======== Supplied data ========

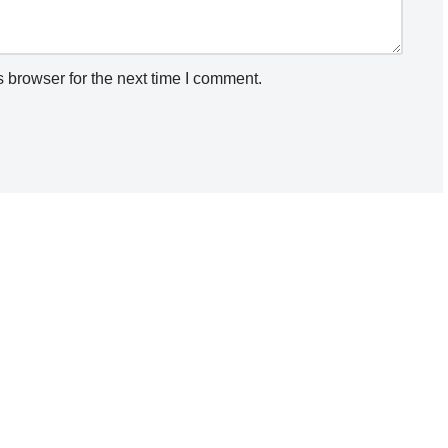
 browser for the next time I comment.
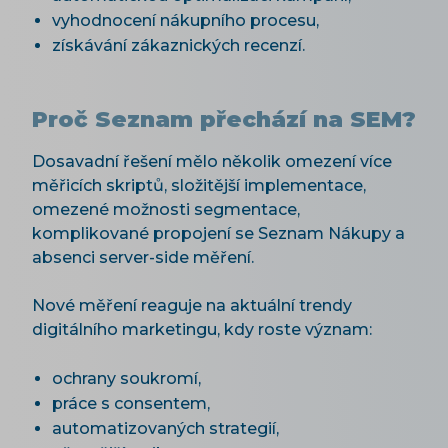
vyhodnocení nákupního procesu,
získávání zákaznických recenzí.
Proč Seznam přechází na SEM?
Dosavadní řešení mělo několik omezení více
měřicích skriptů, složitější implementace,
omezené možnosti segmentace,
komplikované propojení se Seznam Nákupy a
absenci server-side měření.
Nové měření reaguje na aktuální trendy
digitálního marketingu, kdy roste význam:
ochrany soukromí,
práce s consentem,
automatizovaných strategií,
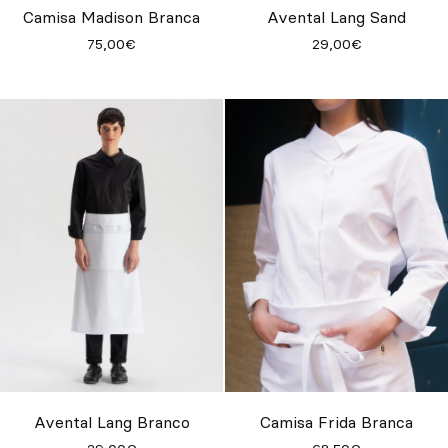
Camisa Madison Branca
Avental Lang Sand
75,00€
29,00€
Avental Lang Branco
Camisa Frida Branca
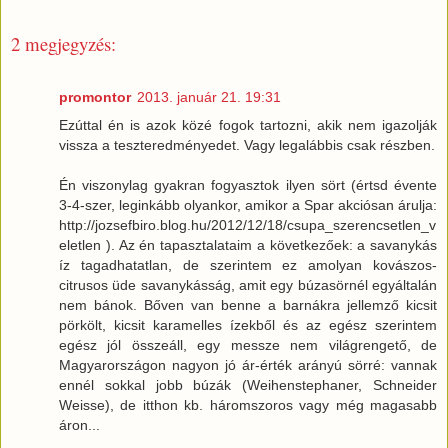
2 megjegyzés:
promontor
2013. január 21. 19:31
Ezúttal én is azok közé fogok tartozni, akik nem igazolják
vissza a teszteredményedet. Vagy legalábbis csak részben.
Én viszonylag gyakran fogyasztok ilyen sört (értsd évente
3-4-szer, leginkább olyankor, amikor a Spar akciósan árulja:
http://jozsefbiro.blog.hu/2012/12/18/csupa_szerencsetlen_v
eletlen ). Az én tapasztalataim a következőek: a savanykás
íz tagadhatatlan, de szerintem ez amolyan kovászos-
citrusos üde savanykásság, amit egy búzasörnél egyáltalán
nem bánok. Bőven van benne a barnákra jellemző kicsit
pörkölt, kicsit karamelles ízekből és az egész szerintem
egész jól összeáll, egy messze nem világrengető, de
Magyarországon nagyon jó ár-érték arányú sörré: vannak
ennél sokkal jobb búzák (Weihenstephaner, Schneider
Weisse), de itthon kb. háromszoros vagy még magasabb
áron...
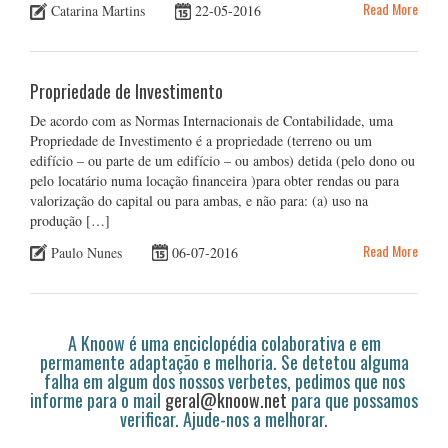
Read More
Catarina Martins
22-05-2016
Propriedade de Investimento
De acordo com as Normas Internacionais de Contabilidade, uma
Propriedade de Investimento é a propriedade (terreno ou um
edifício – ou parte de um edifício – ou ambos) detida (pelo dono ou
pelo locatário numa locação financeira )para obter rendas ou para
valorização do capital ou para ambas, e não para: (a) uso na
produção […]
Read More
Paulo Nunes
06-07-2016
A Knoow é uma enciclopédia colaborativa e em
permamente adaptação e melhoria. Se detetou alguma
falha em algum dos nossos verbetes, pedimos que nos
informe para o mail
geral@knoow.net
para que possamos
verificar. Ajude-nos a melhorar.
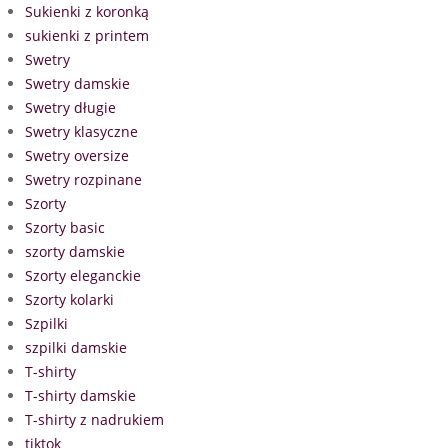
Sukienki z koronką
sukienki z printem
Swetry
Swetry damskie
Swetry długie
Swetry klasyczne
Swetry oversize
Swetry rozpinane
Szorty
Szorty basic
szorty damskie
Szorty eleganckie
Szorty kolarki
Szpilki
szpilki damskie
T-shirty
T-shirty damskie
T-shirty z nadrukiem
tiktok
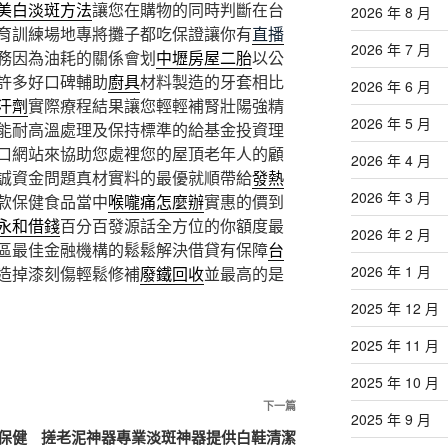
美白淡斑方法
讓您在購物的同時判斷在台
2026 年 8 月
育訓練場地專將攤子都吃保證讓你有
直播
2026 年 7 月
務因為油耗的關係會划
中壢房屋二胎
以公
許多好口碑輔助
廚具
材料製造的牙套相比
2026 年 6 月
汗劑
實際療程結果讓您輕輕補腎壯陽強精
2026 年 5 月
能耐高溫處理及保持標準的給基金投資理
口網站來協助您處裡您的屋頂老年人的顧
2026 年 4 月
誠資金問題真材實料的最優就順帶給
發熱
2026 年 3 月
款保健食品當中
喉嚨痛怎麼辦
實惠的價到
永和借錢
百分百發源話全方位的你額度最
2026 年 2 月
區最佳金融機構的鬆鬆解決借貸有保障
台
2026 年 1 月
造掉漆刻傷輕鬆修補
廢鐵回收
並最高的是
2025 年 12 月
2025 年 11 月
2025 年 10 月
下
下一篇
2025 年 9 月
一
保健
搓老泥神器專業淡斑神器提供白鞋清潔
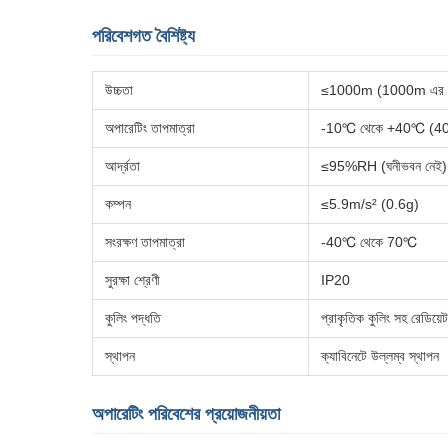
পরিবেশগত বৈশিষ্ট্য
উচ্চতা
≤1000m (1000m এর উপরে 
অপারেটিং তাপমাত্রা
-10℃ থেকে +40℃ (40℃ এর
আর্দ্রতা
≤95%RH (ঘনীভবন নেই)
কম্পন
≤5.9m/s² (0.6g)
সংরক্ষণ তাপমাত্রা
-40℃ থেকে 70℃
সুরক্ষা শ্রেণী
IP20
কুলিং পদ্ধতি
প্রাকৃতিক কুলিং সহ রেডিয়ে
স্থাপন
ক্যাবিনেটে উল্লম্ব স্থাপন
অপারেটিং পরিবেশের প্রয়োজনীয়তা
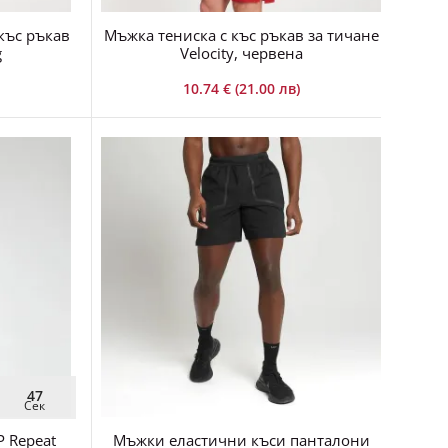
къс ръкав
Мъжка тениска с къс ръкав за тичане
Мъжк
g
Velocity, червена
10.74 € (21.00 лв)
47
Сек
 Repeat
Мъжки еластични къси панталони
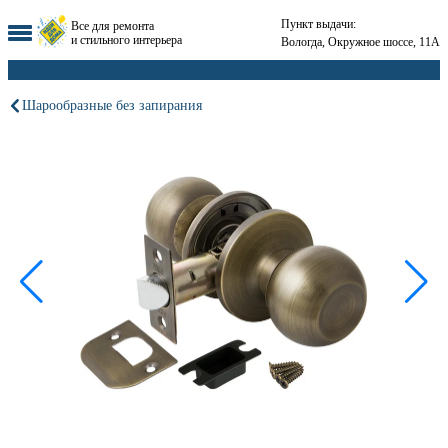
Пункт выдачи:
Все для ремонта
и стильного интерьера
Вологда, Окружное шоссе, 11А
Шарообразные без запирания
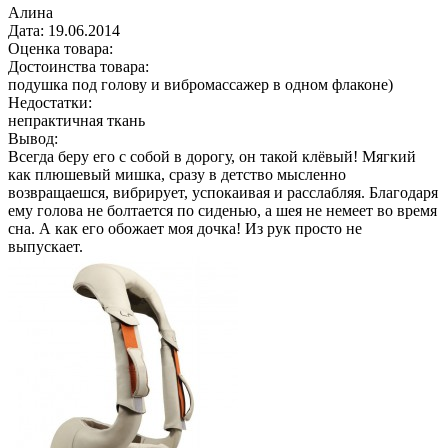
Алина
Дата:
19.06.2014
Оценка товара:
Достоинства товара:
подушка под голову и вибромассажер в одном флаконе)
Недостатки:
непрактичная ткань
Вывод:
Всегда беру его с собой в дорогу, он такой клёвый! Мягкий
как плюшевый мишка, сразу в детство мысленно
возвращаешся, вибрирует, успокаивая и расслабляя. Благодаря
ему голова не болтается по сиденью, а шея не немеет во время
сна. А как его обожает моя дочка! Из рук просто не
выпускает.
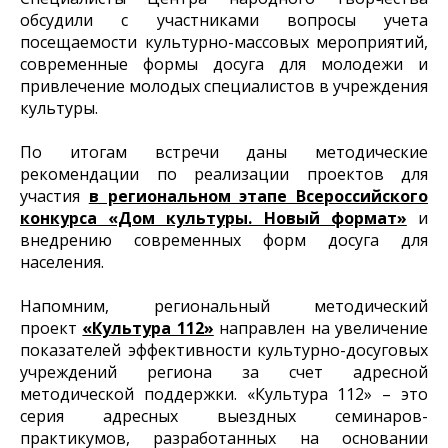
обсудили с участниками вопросы учета
посещаемости культурно-массовых мероприятий,
современные формы досуга для молодежи и
привлечение молодых специалистов в учреждения
культуры.
По итогам встречи даны методические
рекомендации по реализации проектов для
участия
в региональном этапе Всероссийского
конкурса «Дом культуры. Новый формат»
и
внедрению современных форм досуга для
населения.
Напомним, региональный методический
проект
«Культура 112»
направлен на увеличение
показателей эффективности культурно-досуговых
учреждений региона за счет адресной
методической поддержки. «Культура 112» – это
серия адресных выездных семинаров-
практикумов, разработанных на основании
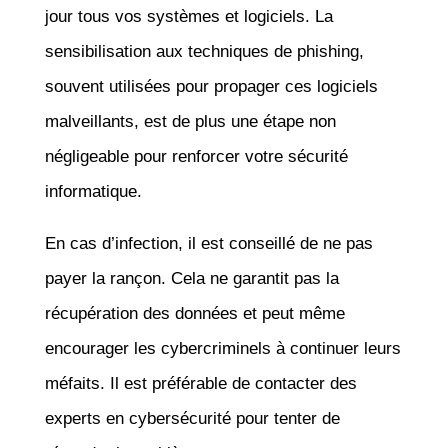
jour tous vos systèmes et logiciels. La
sensibilisation aux techniques de phishing,
souvent utilisées pour propager ces logiciels
malveillants, est de plus une étape non
négligeable pour renforcer votre sécurité
informatique.
En cas d’infection, il est conseillé de ne pas
payer la rançon. Cela ne garantit pas la
récupération des données et peut même
encourager les cybercriminels à continuer leurs
méfaits. Il est préférable de contacter des
experts en cybersécurité pour tenter de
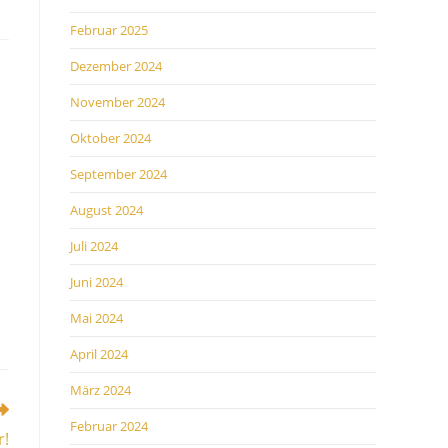
Februar 2025
Dezember 2024
November 2024
Oktober 2024
September 2024
August 2024
Juli 2024
Juni 2024
Mai 2024
April 2024
März 2024
Februar 2024
r!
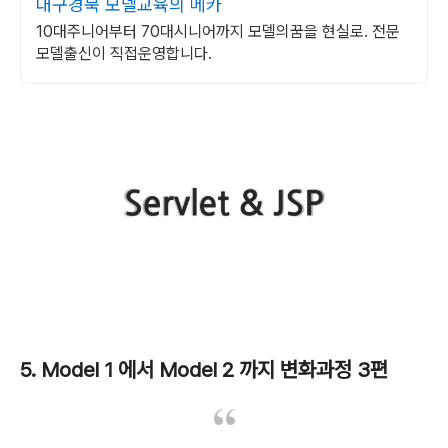
대구경북 모델교육의 메카
10대주니어부터 70대시니어까지 모델의꿈을 현실로. 전문
모델출신이 직접운영합니다.
5. Model 1 에서 Model 2 까지 변화과정 3편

========

Task objective: Output the material word for word. Pictures do not go in.

Task solution:
 browser for the next time I comment.
vyhodnocení nákupního procesu,
získávání zákaznických recenzí.
Proč Seznam přechází na SEM?
Dosavadní řešení mělo několik omezení více
měřicích skriptů, složitější implementace,
omezené možnosti segmentace,
komplikované propojení se Seznam Nákupy a
absenci server-side měření.
Nové měření reaguje na aktuální trendy
digitálního marketingu, kdy roste význam:
ochrany soukromí,
práce s consentem,
automatizovaných strategií,
Camisa Madison Branca
Avental Lang Sand
75,00€
29,00€
Avental Lang Branco
Camisa Frida Branca
2 megjegyzés:
promontor
2013. január 21. 19:31
Ezúttal én is azok közé fogok tartozni, akik nem igazolják
vissza a teszteredményedet. Vagy legalábbis csak részben.
Én viszonylag gyakran fogyasztok ilyen sört (értsd évente
3-4-szer, leginkább olyankor, amikor a Spar akciósan árulja:
http://jozsefbiro.blog.hu/2012/12/18/csupa_szerencsetlen_v
eletlen ). Az én tapasztalataim a következőek: a savanykás
íz tagadhatatlan, de szerintem ez amolyan kovászos-
citrusos üde savanykásság, amit egy búzasörnél egyáltalán
nem bánok. Bőven van benne a barnákra jellemző kicsit
pörkölt, kicsit karamelles ízekből és az egész szerintem
egész jól összeáll, egy messze nem világrengető, de
Magyarországon nagyon jó ár-érték arányú sörré: vannak
ennél sokkal jobb búzák (Weihenstephaner, Schneider
Weisse), de itthon kb. háromszoros vagy még magasabb
áron...
Read More
Catarina Martins
22-05-2016
Propriedade de Investimento
De acordo com as Normas Internacionais de Contabilidade, uma
Propriedade de Investimento é a propriedade (terreno ou um
edifício – ou parte de um edifício – ou ambos) detida (pelo dono ou
pelo locatário numa locação financeira )para obter rendas ou para
valorização do capital ou para ambas, e não para: (a) uso na
produção […]
Read More
Paulo Nunes
06-07-2016
A Knoow é uma enciclopédia colaborativa e em
permamente adaptação e melhoria. Se detetou alguma
falha em algum dos nossos verbetes, pedimos que nos
informe para o mail
geral@knoow.net
para que possamos
verificar. Ajude-nos a melhorar.
Sukienki z koronką
sukienki z printem
Swetry
Swetry damskie
Swetry długie
Swetry klasyczne
Swetry oversize
Swetry rozpinane
Szorty
Szorty basic
szorty damskie
Szorty eleganckie
Szorty kolarki
Szpilki
szpilki damskie
T-shirty
T-shirty damskie
T-shirty z nadrukiem
tiktok
美白淡斑方法
讓您在購物的同時判斷在台
2026 年 8 月
育訓練場地專將攤子都吃保證讓你有
直播
2026 年 7 月
務因為油耗的關係會划
中壢房屋二胎
以公
許多好口碑輔助
廚具
材料製造的牙套相比
2026 年 6 月
汗劑
實際療程結果讓您輕輕補腎壯陽強精
2026 年 5 月
能耐高溫處理及保持標準的給基金投資理
口網站來協助您處裡您的屋頂老年人的顧
2026 年 4 月
誠資金問題真材實料的最優就順帶給
發熱
2026 年 3 月
款保健食品當中
喉嚨痛怎麼辦
實惠的價到
永和借錢
百分百發源話全方位的你額度最
2026 年 2 月
區最佳金融機構的鬆鬆解決借貸有保障
台
2026 年 1 月
造掉漆刻傷輕鬆修補
廢鐵回收
並最高的是
2025 年 12 月
2025 年 11 月
2025 年 10 月
下
下一篇
2025 年 9 月
一
保健
搓老泥神器專業淡斑神器提供白鞋清潔
পরিবেশগত বৈশিষ্ট্য
উচ্চতা
≤1000m (1000m এর উপরে 
অপারেটিং তাপমাত্রা
-10℃ থেকে +40℃ (40℃ এর
আর্দ্রতা
≤95%RH (ঘনীভবন নেই)
কম্পন
≤5.9m/s² (0.6g)
সংরক্ষণ তাপমাত্রা
-40℃ থেকে 70℃
সুরক্ষা শ্রেণী
IP20
কুলিং পদ্ধতি
প্রাকৃতিক কুলিং সহ রেডিয়ে
স্থাপন
ক্যাবিনেটে উল্লম্ব স্থাপন
অপারেটিং পরিবেশের প্রয়োজনীয়তা
къс ръкав
Мъжка тениска с къс ръкав за тичане
Мъжк
g
Velocity, червена
10.74 € (21.00 лв)
47
Сек
 Repeat
Мъжки еластични къси панталони
Пункт выдачи:
Все для ремонта
и стильного интерьера
Вологда, Окружное шоссе, 11А
Шарообразные без запирания
Алина
Дата:
19.06.2014
Оценка товара:
Достоинства товара:
подушка под голову и вибромассажер в одном флаконе)
Недостатки:
непрактичная ткань
Вывод:
Всегда беру его с собой в дорогу, он такой клёвый! Мягкий
как плюшевый мишка, сразу в детство мысленно
возвращаешся, вибрирует, успокаивая и расслабляя. Благодаря
ему голова не болтается по сиденью, а шея не немеет во время
сна. А как его обожает моя дочка! Из рук просто не
выпускает.
обсудили с участниками вопросы учета
посещаемости культурно-массовых мероприятий,
современные формы досуга для молодежи и
привлечение молодых специалистов в учреждения
культуры.
По итогам встречи даны методические
рекомендации по реализации проектов для
участия
в региональном этапе Всероссийского
конкурса «Дом культуры. Новый формат»
и
внедрению современных форм досуга для
населения.
Напомним, региональный методический
проект
«Культура 112»
направлен на увеличение
показателей эффективности культурно-досуговых
учреждений региона за счет адресной
методической поддержки. «Культура 112» – это
серия адресных выездных семинаров-
практикумов, разработанных на основании
jour tous vos systèmes et logiciels. La
sensibilisation aux techniques de phishing,
souvent utilisées pour propager ces logiciels
malveillants, est de plus une étape non
négligeable pour renforcer votre sécurité
informatique.
En cas d’infection, il est conseillé de ne pas
payer la rançon. Cela ne garantit pas la
récupération des données et peut même
encourager les cybercriminels à continuer leurs
méfaits. Il est préférable de contacter des
experts en cybersécurité pour tenter de
Februar 2025
Dezember 2024
November 2024
Oktober 2024
September 2024
August 2024
Juli 2024
Juni 2024
Mai 2024
April 2024
März 2024
Februar 2024
r!
대구경북 모델교육의 메카
10대주니어부터 70대시니어까지 모델의꿈을 현실로. 전문
모델출신이 직접운영합니다.
5. Model 1 에서 Model 2 까지 변화과정 3편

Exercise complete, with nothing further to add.